• **WORK INSTRUCTION**: Report only how many lines of the entries below contain the string "London".

• **SOURCE MATERIAL**:
--
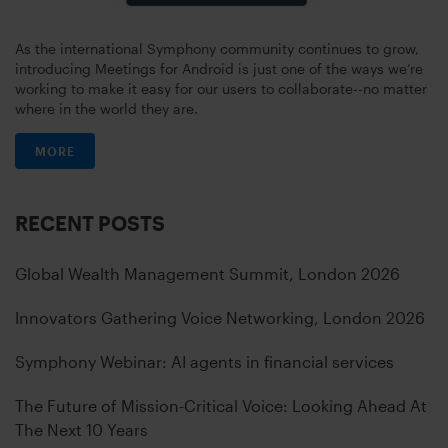
As the international Symphony community continues to grow,
introducing Meetings for Android is just one of the ways we’re
working to make it easy for our users to collaborate--no matter
where in the world they are.
MORE
RECENT POSTS
Global Wealth Management Summit, London 2026
Innovators Gathering Voice Networking, London 2026
Symphony Webinar: AI agents in financial services
The Future of Mission-Critical Voice: Looking Ahead At
The Next 10 Years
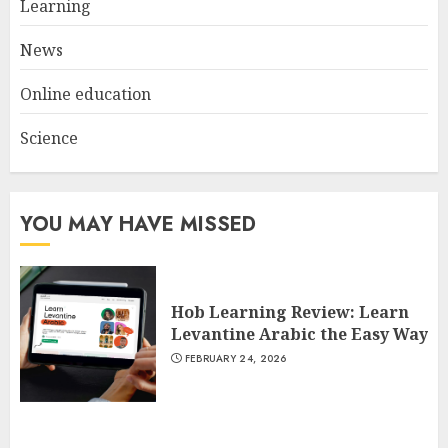
Learning
3
JULY 22, 2025
News
Online education
Science
YOU MAY HAVE MISSED
Hob Learning Review: Learn
Levantine Arabic the Easy Way
FEBRUARY 24, 2026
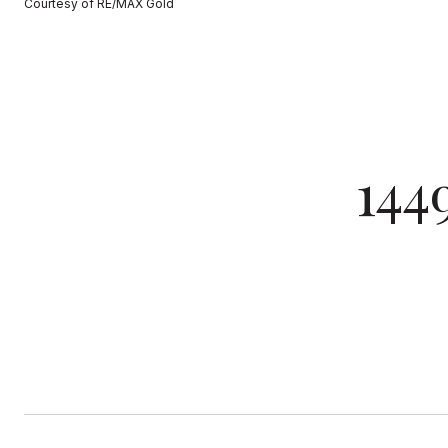
Courtesy of RE/MAX Gold
144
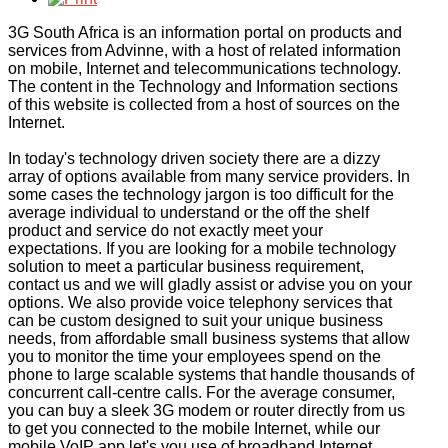
3G South Africa is an information portal on products and
services from Advinne, with a host of related information
on mobile, Internet and telecommunications technology.
The content in the Technology and Information sections
of this website is collected from a host of sources on the
Internet.
In today's technology driven society there are a dizzy
array of options available from many service providers. In
some cases the technology jargon is too difficult for the
average individual to understand or the off the shelf
product and service do not exactly meet your
expectations. If you are looking for a mobile technology
solution to meet a particular business requirement,
contact us and we will gladly assist or advise you on your
options. We also provide voice telephony services that
can be custom designed to suit your unique business
needs, from affordable small business systems that allow
you to monitor the time your employees spend on the
phone to large scalable systems that handle thousands of
concurrent call-centre calls. For the average consumer,
you can buy a sleek 3G modem or router directly from us
to get you connected to the mobile Internet, while our
mobile VoIP app let's you use of broadband Internet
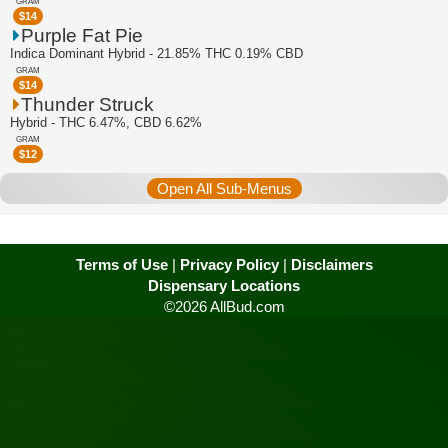
GRAM
$
14
Purple Fat Pie
Indica Dominant Hybrid - 21.85% THC 0.19% CBD
GRAM
$
14
Thunder Struck
Hybrid - THC 6.47%, CBD 6.62%
GRAM
$
12
Open All Sub-Menus
Terms of Use
|
Privacy Policy
|
Disclaimers
Dispensary Locations
©2026 AllBud.com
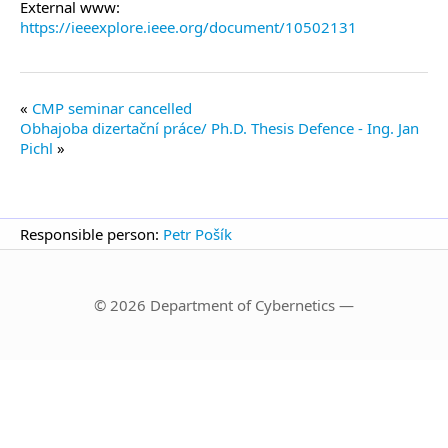
External www:
https://ieeexplore.ieee.org/document/10502131
CMP seminar cancelled
Obhajoba dizertační práce/ Ph.D. Thesis Defence - Ing. Jan
Pichl
Responsible person:
Petr Pošík
© 2026 Department of Cybernetics —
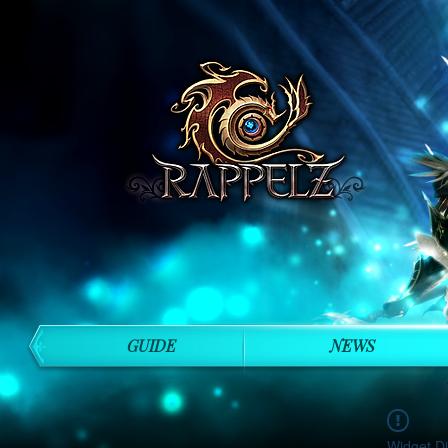
GUIDE
NEWS
Widget Di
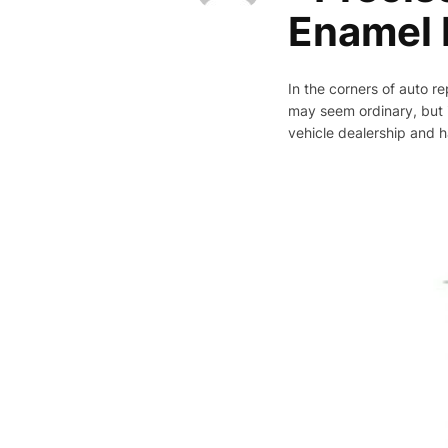
Enamel I
In the corners of auto re
may seem ordinary, but it
vehicle dealership and ha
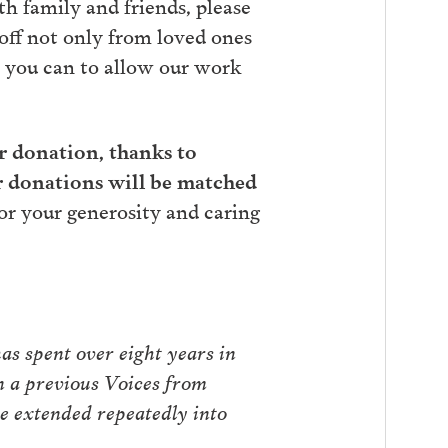
th family and friends, please
 off not only from loved ones
r you can to allow our work
er donation, thanks to
r donations will be matched
r your generosity and caring
as spent over eight years in
n a previous Voices from
ce extended repeatedly into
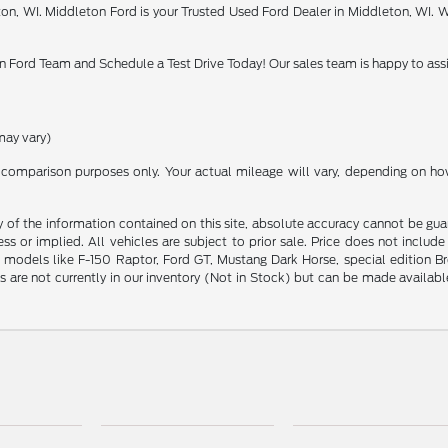
on, WI. Middleton Ford is your Trusted Used Ford Dealer in Middleton, WI. W
 Ford Team and Schedule a Test Drive Today! Our sales team is happy to assi
may vary)
comparison purposes only. Your actual mileage will vary, depending on how 
f the information contained on this site, absolute accuracy cannot be guara
ess or implied. All vehicles are subject to prior sale. Price does not includ
odels like F-150 Raptor, Ford GT, Mustang Dark Horse, special edition Bronc
s are not currently in our inventory (Not in Stock) but can be made availab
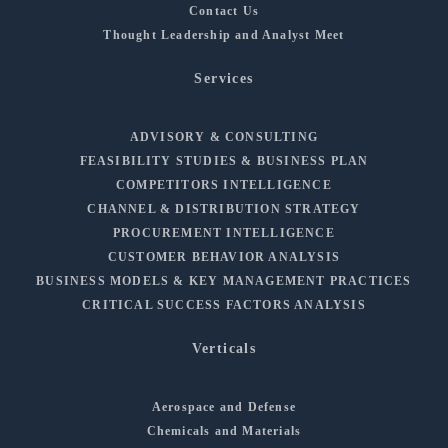
Contact Us
Thought Leadership and Analyst Meet
Services
ADVISORY & CONSULTING
FEASIBILITY STUDIES & BUSINESS PLAN
COMPETITORS INTELLIGENCE
CHANNEL & DISTRIBUTION STRATEGY
PROCUREMENT INTELLIGENCE
CUSTOMER BEHAVIOR ANALYSIS
BUSINESS MODELS & KEY MANAGEMENT PRACTICES
CRITICAL SUCCESS FACTORS ANALYSIS
Verticals
Aerospace and Defense
Chemicals and Materials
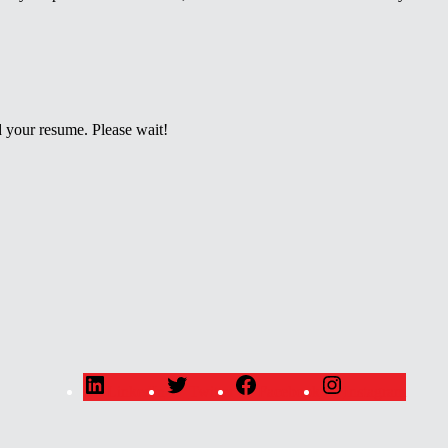
 your resume. Please wait!
LinkedIn
Twitter
Facebook
Instagram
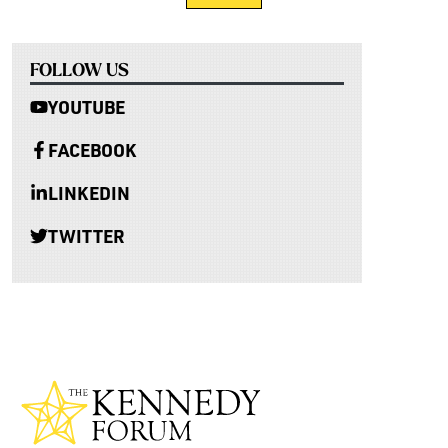
FOLLOW US
YOUTUBE
FACEBOOK
LINKEDIN
TWITTER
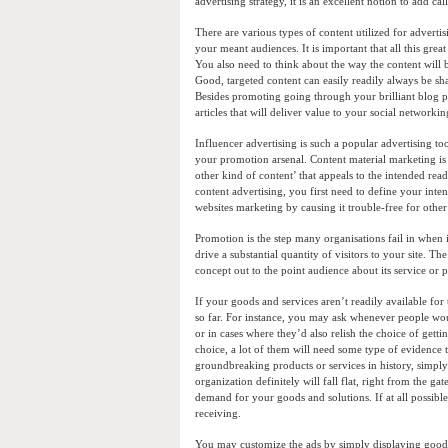
advertising strategy, it is an excellent notion to add ca
There are various types of content utilized for advertisi
your meant audiences. It is important that all this great
You also need to think about the way the content will b
Good, targeted content can easily readily always be sha
Besides promoting going through your brilliant blog p
articles that will deliver value to your social networki
Influencer advertising is such a popular advertising t
your promotion arsenal. Content material marketing is
other kind of content’ that appeals to the intended reade
content advertising, you first need to define your inte
websites marketing by causing it trouble-free for other 
Promotion is the step many organisations fail in when it
drive a substantial quantity of visitors to your site. T
concept out to the point audience about its service o
If your goods and services aren’t readily available fo
so far. For instance, you may ask whenever people wou
or in cases where they’d also relish the choice of get
choice, a lot of them will need some type of evidence th
groundbreaking products or services in history, simply
organization definitely will fall flat, right from the
demand for your goods and solutions. If at all possibl
receiving.
You may customize the ads by simply displaying goods a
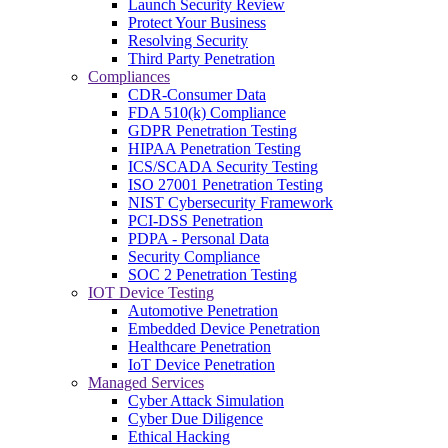
Launch Security Review
Protect Your Business
Resolving Security
Third Party Penetration
Compliances
CDR-Consumer Data
FDA 510(k) Compliance
GDPR Penetration Testing
HIPAA Penetration Testing
ICS/SCADA Security Testing
ISO 27001 Penetration Testing
NIST Cybersecurity Framework
PCI-DSS Penetration
PDPA - Personal Data
Security Compliance
SOC 2 Penetration Testing
IOT Device Testing
Automotive Penetration
Embedded Device Penetration
Healthcare Penetration
IoT Device Penetration
Managed Services
Cyber Attack Simulation
Cyber Due Diligence
Ethical Hacking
--
• **EXPECTED ANSWER**: 2